Did the humans who were friends of the diggers hate them, too?
"It's simple," said Didul. "He knows that if he doesn't obey me, I'll tell my father and he'll lose his easy job here and go back to working on fortifications and tunnels, or going out on raids. And if he ever raised a hand against me, then of course my father would have him torn apart."
It gave Akma great satisfaction to imagine the taskmaster-all the taskmasters-being torn apart.

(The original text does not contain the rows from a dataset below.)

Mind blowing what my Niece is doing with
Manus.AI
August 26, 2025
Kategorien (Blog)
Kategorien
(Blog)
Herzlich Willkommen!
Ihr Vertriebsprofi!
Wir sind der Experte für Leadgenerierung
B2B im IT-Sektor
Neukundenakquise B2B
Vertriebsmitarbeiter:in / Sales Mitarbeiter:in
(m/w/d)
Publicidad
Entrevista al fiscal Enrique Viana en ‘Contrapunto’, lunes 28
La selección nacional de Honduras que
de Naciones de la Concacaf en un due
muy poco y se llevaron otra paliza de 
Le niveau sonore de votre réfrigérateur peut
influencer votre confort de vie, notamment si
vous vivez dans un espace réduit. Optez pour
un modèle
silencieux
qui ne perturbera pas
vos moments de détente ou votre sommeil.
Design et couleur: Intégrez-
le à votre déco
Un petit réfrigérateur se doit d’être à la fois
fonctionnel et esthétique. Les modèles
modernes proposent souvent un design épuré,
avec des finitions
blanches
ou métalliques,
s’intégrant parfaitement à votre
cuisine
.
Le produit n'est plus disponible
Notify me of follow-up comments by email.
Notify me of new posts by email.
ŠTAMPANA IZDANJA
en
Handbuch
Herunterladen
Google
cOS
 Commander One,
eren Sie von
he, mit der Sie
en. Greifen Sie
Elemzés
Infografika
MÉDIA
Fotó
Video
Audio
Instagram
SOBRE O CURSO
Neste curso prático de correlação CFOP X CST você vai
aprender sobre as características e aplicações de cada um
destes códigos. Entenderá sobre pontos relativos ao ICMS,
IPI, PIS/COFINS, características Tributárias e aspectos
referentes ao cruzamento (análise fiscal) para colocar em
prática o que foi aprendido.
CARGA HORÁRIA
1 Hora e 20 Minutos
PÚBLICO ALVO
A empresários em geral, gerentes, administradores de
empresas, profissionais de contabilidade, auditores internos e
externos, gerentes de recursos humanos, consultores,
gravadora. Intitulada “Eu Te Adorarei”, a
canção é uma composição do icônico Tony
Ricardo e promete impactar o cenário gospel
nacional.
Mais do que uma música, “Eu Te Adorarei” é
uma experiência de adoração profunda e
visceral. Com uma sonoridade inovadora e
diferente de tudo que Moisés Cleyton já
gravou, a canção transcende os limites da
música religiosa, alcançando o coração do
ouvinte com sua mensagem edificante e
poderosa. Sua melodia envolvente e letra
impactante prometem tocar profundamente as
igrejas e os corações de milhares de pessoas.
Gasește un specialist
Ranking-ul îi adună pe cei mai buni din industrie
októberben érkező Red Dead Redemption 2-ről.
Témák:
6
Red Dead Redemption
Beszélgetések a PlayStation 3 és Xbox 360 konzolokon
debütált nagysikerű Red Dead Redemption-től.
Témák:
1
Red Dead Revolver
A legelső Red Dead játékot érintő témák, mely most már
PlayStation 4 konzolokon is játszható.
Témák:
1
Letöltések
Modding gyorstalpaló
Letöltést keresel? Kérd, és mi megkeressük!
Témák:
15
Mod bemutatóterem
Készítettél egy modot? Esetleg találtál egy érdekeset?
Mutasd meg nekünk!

"I saw them burn Nuak, yes. He was king, of course, so he led our soldiers in war. But he'd gotten old and soft and stupid and fearful. Everybody knew it. Father tried to compensate for it, but og can only do so much when ak is weak. One of the great soldiers, Teonig, vowed to kill him so a real king could be put in his place-probably his second son, Ilihi-but you don't know any of these people, do you? You must have been-what, three years old? How old are you now?"
"Seven."
"Three, then, when your father committed treason and ran away like a coward into the wilderness and started plotting and conspiring against the pure human Nafari, trying to get humans and diggers and skymeat to live together as equals."
Akma said nothing. That was what his father taught. But he had never thought of it as treason against the purely human kingdom where Akma had been born.
"So what did you know? I bet you don't even remember being in court, do you? But you were there. I saw you, holding your father's hand. He presented you to the king."
Akma shook his head. "I don't remember."
"It was family day. We were all there. But you were just little. I remember you, though, because you weren't shy or scared or anything. Bold as you please. The king commented on it. ‘This one's going to be a great man, if he's already so brave.' My father remembered. That's whv he sent me to look for you."